Use the Instance HA service

The OpenStack Instance HA service (Masakari) provides automated recovery for Nova instances and compute hosts to minimize downtime.

If an instance process crashes or hangs, the Instance HA service detects the failure and automatically restarts the instance on the same compute host.

If an entire physical server fails, the Instance HA service triggers an evacuation of instances from the failed compute host. This process automatically rebuilds the affected instances on a healthy compute host within the same failover segment. Because this is a recovery process rather than a live migration, note the following impact on your data:

Memory state: all data currently stored in the instance RAM will be lost
Disk state:
- If your instance uses Cinder volumes or shared storage, such as Ceph, your data is preserved and the instance will boot from its last written state
- If the instance uses local ephemeral storage, all data on the disk will be lost as the instance is rebuilt from its base image

To verify that the Instance HA service is active and available in your OpenStack cloud, execute the following command and verify that the response is successful:

openstack catalog show instance-ha

Example of a positive system response:

+-----------+----------------------------------------------------------------------+
| Field     | Value                                                                |
+-----------+----------------------------------------------------------------------+
| endpoints | CustomRegion                                                         |
|           |   public: https://masakari.it.just.works/v1                          |
|           | CustomRegion                                                         |
|           |   internal: http://masakari-api.openstack.svc.cluster.local:15868/v1 |
|           | CustomRegion                                                         |
|           |   admin: http://masakari-api.openstack.svc.cluster.local:15868/v1    |
|           |                                                                      |
| id        | ed359ae64a2847f89c82c38177eb8392                                     |
| name      | masakari                                                             |
| type      | instance-ha                                                          |
+-----------+----------------------------------------------------------------------+

Note

The Instance HA service is primarily managed by cloud administrators. As a non-admin user, you cannot interact with the Masakari API directly to create failover segments or manage hosts.

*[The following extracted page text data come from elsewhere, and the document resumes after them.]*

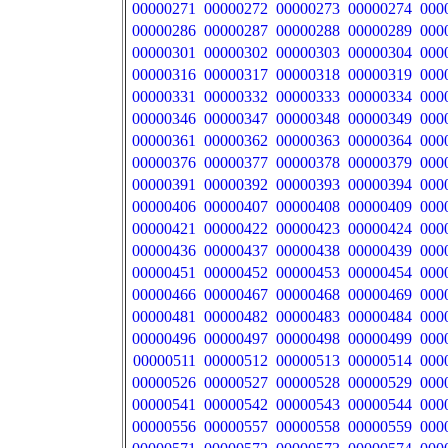
00000271
00000272
00000273
00000274
000
00000286
00000287
00000288
00000289
000
00000301
00000302
00000303
00000304
000
00000316
00000317
00000318
00000319
000
00000331
00000332
00000333
00000334
000
00000346
00000347
00000348
00000349
000
00000361
00000362
00000363
00000364
000
00000376
00000377
00000378
00000379
000
00000391
00000392
00000393
00000394
000
00000406
00000407
00000408
00000409
000
00000421
00000422
00000423
00000424
000
00000436
00000437
00000438
00000439
000
00000451
00000452
00000453
00000454
000
00000466
00000467
00000468
00000469
000
00000481
00000482
00000483
00000484
000
00000496
00000497
00000498
00000499
000
00000511
00000512
00000513
00000514
000
00000526
00000527
00000528
00000529
000
00000541
00000542
00000543
00000544
000
00000556
00000557
00000558
00000559
000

Enable High Availability for an instance

Create an instance. For example, to create a minimal CirrOS instance:

openstack server create --image Cirros-6.0 --flavor m1.tiny --network DemoNetwork DemoInstance01

Enable High Availability (HA) for the instance:

Note

Although the Instance HA service may be enabled globally in your cloud, it typically operates on an opt-in basis to prioritize critical workloads.

By default, the service only monitors and recovers instances marked with a specific metadata key (typically HA_Enabled). Depending on your cloud configuration of the ha_enabled_instance_metadata_key setting, you may need different keys for host failures versus instance failures.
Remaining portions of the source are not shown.